U US he said the ceasefire “could be a positive step if it would result in changes in ground to end the conflict, stop atrocities, and allow unhindered humanitarian assistance.” The EU has stressed that “to be credible, it must materialize quickly and be accompanied by additional efforts by all parties to end the conflict.”
But on Wednesday, Ethiopia’s lieutenant general, Bacha Debele, warned: “Yes [the rebels] provoke us, we can return to Mekelle today. ”In a sign that fighting continues, two bridges have been blown up since the ceasefire, further preventing aid. Each side has accused the other of responsibility.
The TPLF has vowed to rid Tigray of all Ethiopian federal soldiers and allied fighters in Amhara and Eritrea – and, if necessary, march on Eritrea’s capital, Asmara. Before accepting a ceasefire, the TPLF also wants both Abiy and Eritrean leader Isaias Afwerki to be held accountable for crimes allegedly committed against the Tigraans.

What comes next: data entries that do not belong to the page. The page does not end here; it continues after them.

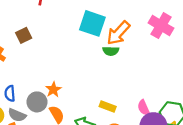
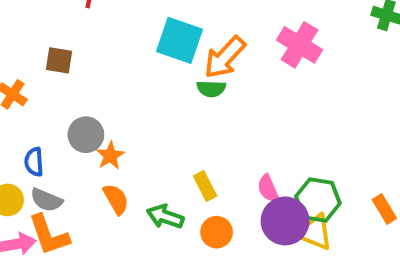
brown square: (24, 35) -> (59, 60), turned 35
gray circle: (37, 102) -> (86, 135), moved
yellow rectangle: (108, 107) -> (205, 186), turned 42

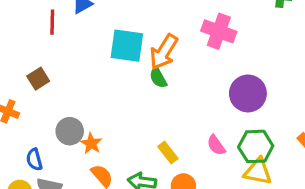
brown square: (59, 60) -> (38, 79), turned -30
green semicircle: (211, 89) -> (158, 78), turned 70
purple circle: (285, 221) -> (248, 93), moved

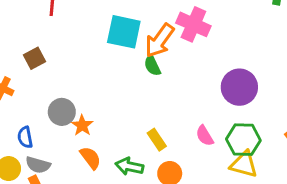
pink cross: (219, 31) -> (193, 24), moved

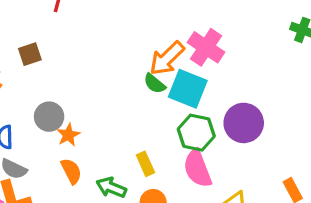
cyan square: (124, 32) -> (188, 89), moved
green semicircle: (152, 65) -> (155, 84), turned -35
pink semicircle: (205, 136) -> (197, 168), size x1.6
green hexagon: (243, 140) -> (196, 133), moved

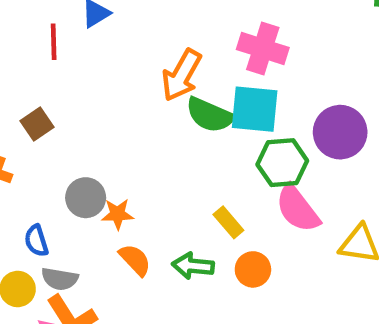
orange arrow: (167, 58) -> (182, 75), moved
green semicircle: (155, 84) -> (210, 115), size x1.5
orange star: (68, 135) -> (118, 214), turned -30

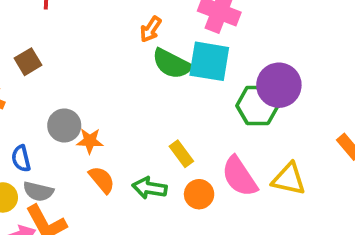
orange arrow: (182, 75) -> (151, 29), size x0.6
green hexagon: (282, 163) -> (258, 105), moved
pink semicircle: (298, 209) -> (239, 176), moved

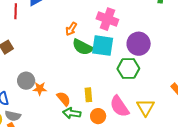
purple circle: (279, 85) -> (139, 44), moved
yellow rectangle: (181, 154) -> (88, 95), turned 32
yellow triangle: (289, 179) -> (146, 107), turned 48
orange semicircle: (102, 180) -> (64, 99), moved

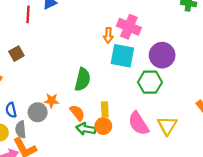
orange arrow: (71, 29) -> (108, 35), moved, turned -32
green semicircle: (83, 47) -> (83, 79), moved, turned -105
gray circle: (26, 81) -> (38, 112), moved
gray semicircle: (13, 116) -> (21, 129), turned 70
orange circle: (98, 116) -> (103, 126), moved

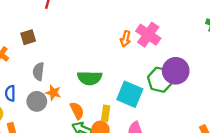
cyan square: (122, 56) -> (130, 94), moved
green semicircle: (83, 79) -> (90, 78), turned 65
green hexagon: (150, 82) -> (160, 80), moved
gray semicircle: (21, 129) -> (38, 71), moved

TPLF officials claim to have more than 9,000 Ethiopian prisoners of war and say their priority is to push all opposing forces out of western Tigray so they can establish a supply corridor with neighboring Sudan. They say they have up to 30,000 troops waiting here to join the fight.
“Militarily, there is no problem taking the western Tigray,” a TPLF official told the Financial Times. “The goal now is to try to open the corridor with Sudan.”
Sudanese officials have said their country has no interest in participating in a war in Ethiopia. However, there have been clashes between Sudanese and Ethiopian forces on agricultural land at the border since the end of last year.
Relations between Khartoum and Addis Ababa have also been strained since giant dam that Ethiopia has built on the Nile, which Sudan fears could give Ethiopia control of vital river water supplies.
The Tigraans have a long history of struggle: first in a 1940 rebellion against Emperor Haile Selassie, then in a guerrilla war against the Derg regime that led the Tigraans to rule the Ethiopia since 1991 after marching on Addis Ababa.
Today, some members of the TPLF say the conflict, which began last November after Abiy sent troops in response to alleged attacks on federal forces, turns into a struggle for Tigrayan’s independence from Ethiopia.
“The war has not stopped,” one said. “Maybe the gun barrel is stopped – for now, and in some areas.”